I recently spoke with three members of SOL Development (the "SOL" stands for "Source Of Light") about their work: Karega Bailey, Felicia Gangloff-Bailey, and Lauren Adams. Together with fourth member Brittany Tanner, they're natural honorees for our Bay Brilliant series.
Oakland has this amazing history of activist movements and music, which continues to today. How does Oakland and the Bay Area inform your work as a group?
Karega: The Bay Area represents a conversation-based liberation. I know people go around the world crying equity all the time, but really it's been a region that has shown itself heavily in elevating organized voices. Oakland is just a rich, fertile oil here filled with movement for liberation. Roses in Concrete lends itself to a lot of Panther philosophy, too. So it was definitely the elders here and what has been done before.
Felicia: I'd like our music to provide a soundtrack for the black experience for freedom, for justice, for hope, for freedom fighting. It's no coincidence that we were able to come here to be a part of opening this school in the home of the Panthers. I value being in this space. It's like a liberation town.

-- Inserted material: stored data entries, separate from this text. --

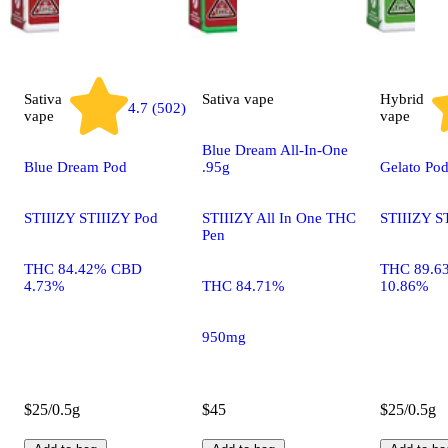
Sativa
Sativa
vape
Hybrid
4.7 (502)
vape
vape
Blue Dream All-In-One
Blue Dream Pod
.95g
Gelato Po
STIIIZY STIIIZY Pod
STIIIZY All In One THC
STIIIZY S
Pen
THC 84.42% CBD
THC 89.6
4.73%
THC 84.71%
10.86%
950mg
$25/0.5g
$45
$25/0.5g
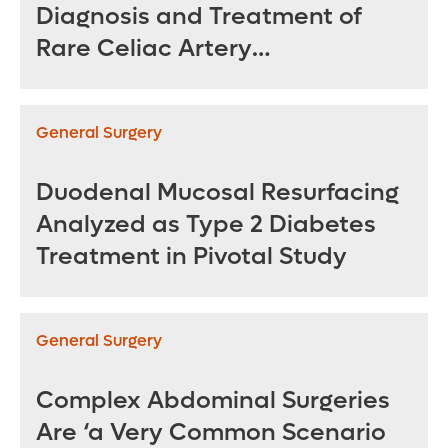
Diagnosis and Treatment of
Rare Celiac Artery
Compression Syndrome
General Surgery
Duodenal Mucosal Resurfacing
Analyzed as Type 2 Diabetes
Treatment in Pivotal Study
General Surgery
Complex Abdominal Surgeries
Are ‘a Very Common Scenario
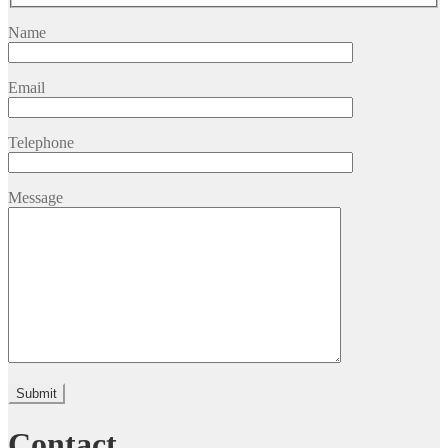
Name
Email
Telephone
Message
Please leave this field empty.
Contact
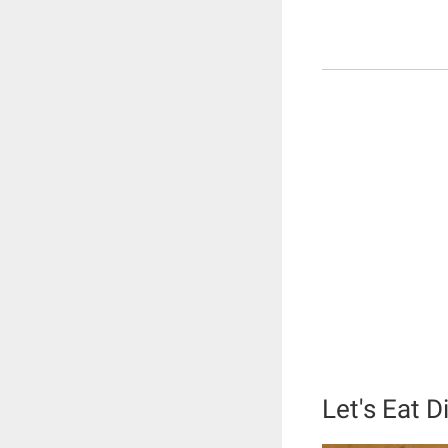
Let's Eat 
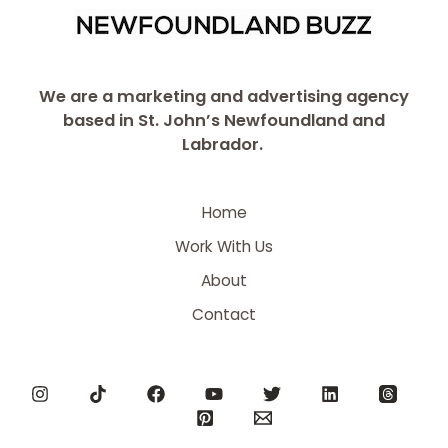
We are a marketing and advertising agency
based in St. John’s Newfoundland and
Labrador.
Home
Work With Us
About
Contact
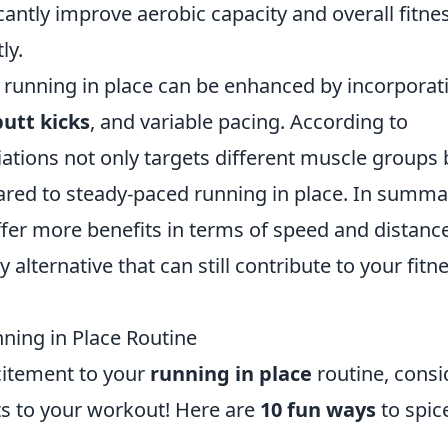
cantly improve aerobic capacity and overall fitne
ly.
f running in place can be enhanced by incorporat
butt kicks
, and variable pacing. According to
iations not only targets different muscle groups 
ared to steady-paced running in place. In summa
ffer more benefits in terms of speed and distance
alternative that can still contribute to your fitn
ning in Place Routine
xcitement to your
running in place
routine, consi
ts to your workout! Here are
10 fun ways
to spice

Lauren: The way that it informs our work, especially as educators here in the Bay Area, is that we see what happens when the black experience isn't treated with humanity, with care, with love. You see what Tupac called "roses in concrete"—these beautiful children that we teach every day, and we see the struggles that not only they go through, but their parents have gone through, and their grandparents, when they come to pick up their family. When I listen to music and what it's standing for, it has a way of baptizing me all over again to continue working toward liberation and freedom. But the black experience in the Bay Area gives us a whole other leg to stand on— or rather, shoulders to stand on, because we're standing on the shoulders of the Panthers, and the Brown Berets, and everybody else that came through Oakland and did their part.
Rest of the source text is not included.